By Tempest Wright, Staff Writer/Illustrator – January 15, 2020
Is it Marketing or Propaganda?
Propaganda is a powerful tool that pushes the agenda of a few onto the minds of many. More than a standard advertising or marketing campaign, propaganda is dangerous because it can and has been used to sell war to nations of people, including the United States of America.
Utilizing mass media, propaganda is a way for powerful entities, such as the government or big business, to influence social and political issues relating to race, gender, and foreign affairs. While there are legal regulations in place that uphold marketing and advertising practices, propaganda relies heavily on hyperbole and falsehoods to be effective. On the other hand, marketing is the most effective when it’s honest. This is the key difference between marketing and propaganda.

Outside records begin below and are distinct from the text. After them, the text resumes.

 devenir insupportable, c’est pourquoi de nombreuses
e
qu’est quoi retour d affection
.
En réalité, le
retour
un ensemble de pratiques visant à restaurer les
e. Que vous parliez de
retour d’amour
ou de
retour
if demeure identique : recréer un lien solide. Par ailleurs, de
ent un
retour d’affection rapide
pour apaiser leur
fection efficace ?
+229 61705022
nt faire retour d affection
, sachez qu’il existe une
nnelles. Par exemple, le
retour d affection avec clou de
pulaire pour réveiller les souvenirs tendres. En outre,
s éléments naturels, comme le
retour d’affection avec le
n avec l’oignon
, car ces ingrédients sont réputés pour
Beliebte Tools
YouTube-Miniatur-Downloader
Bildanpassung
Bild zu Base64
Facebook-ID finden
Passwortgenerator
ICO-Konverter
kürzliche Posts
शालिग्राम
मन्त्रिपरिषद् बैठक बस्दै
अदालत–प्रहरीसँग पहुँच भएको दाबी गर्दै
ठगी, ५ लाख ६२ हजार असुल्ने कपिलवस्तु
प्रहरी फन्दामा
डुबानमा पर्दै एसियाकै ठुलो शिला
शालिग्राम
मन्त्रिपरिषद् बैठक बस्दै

The Encyclopedia Britannica describes propaganda as a “dissemination of information — facts, arguments, rumors, half-truths, or lies — to influence public opinion.” Why is it so important to know propaganda and be able to identify it in the media we consume? This is an obvious question, seeing as though no one should want lies and manipulation to influence their thoughts and beliefs, whether the topic is as serious as the nation going to war or as trivial as which toothpaste to buy.

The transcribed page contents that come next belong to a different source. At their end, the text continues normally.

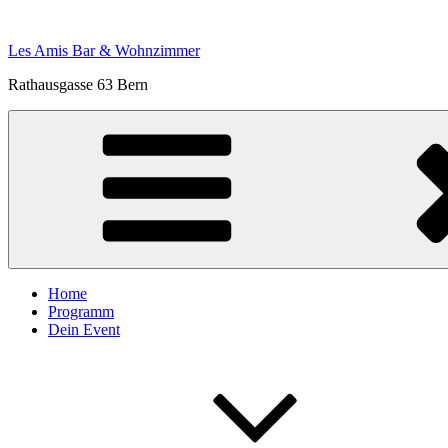
Zum
Inhalt
Les Amis Bar & Wohnzimmer
springen
Rathausgasse 63 Bern
Home
Programm
Dein Event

Propaganda functions through the spread of imagery (like World War II Nazi comic strips), catchphrases (“weapons of mass destruction”), and selective information. This is especially true when nations are at war and use visuals and language that depict their enemies as villainous or fearsome. This not only sways the public to support conflict, it inspires citizens to enlist. Less extreme examples of propaganda are the attack ads that air during every election.
It’s important to identify truth from lies (and mere opinions) in the media. This distinction is important online, where most content goes unmonitored and some of it is posted by bots or zealots. It’s also important to check the source of information and articles. If no source exists, or it’s not reputable, chances are the information is questionable. Additionally, not all photos are real – they can be either staged or outright photoshopped.

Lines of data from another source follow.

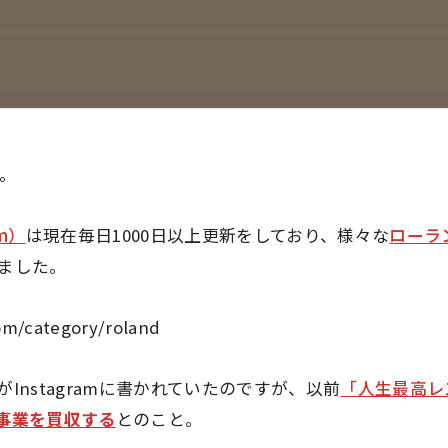
す。
hm）
は現在毎日1000日以上更新をしており、様々な
ローラ
ました。
.com/category/roland
Instagramに書かれていたのですが、以前
「人生最高レ
事業を買収する
とのこと。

When it comes to any piece of media, propaganda or not, it’s important to view it through a lens of discernment, seek out objective points of view (keeping your own confirmation biases in mind), and come to your own conclusions. It’s too easy to get sucked into a whirlwind of fear-mongering or deceptive information masquerading as facts. However, with care and diligence, people can remain armed with the truth and free thinking.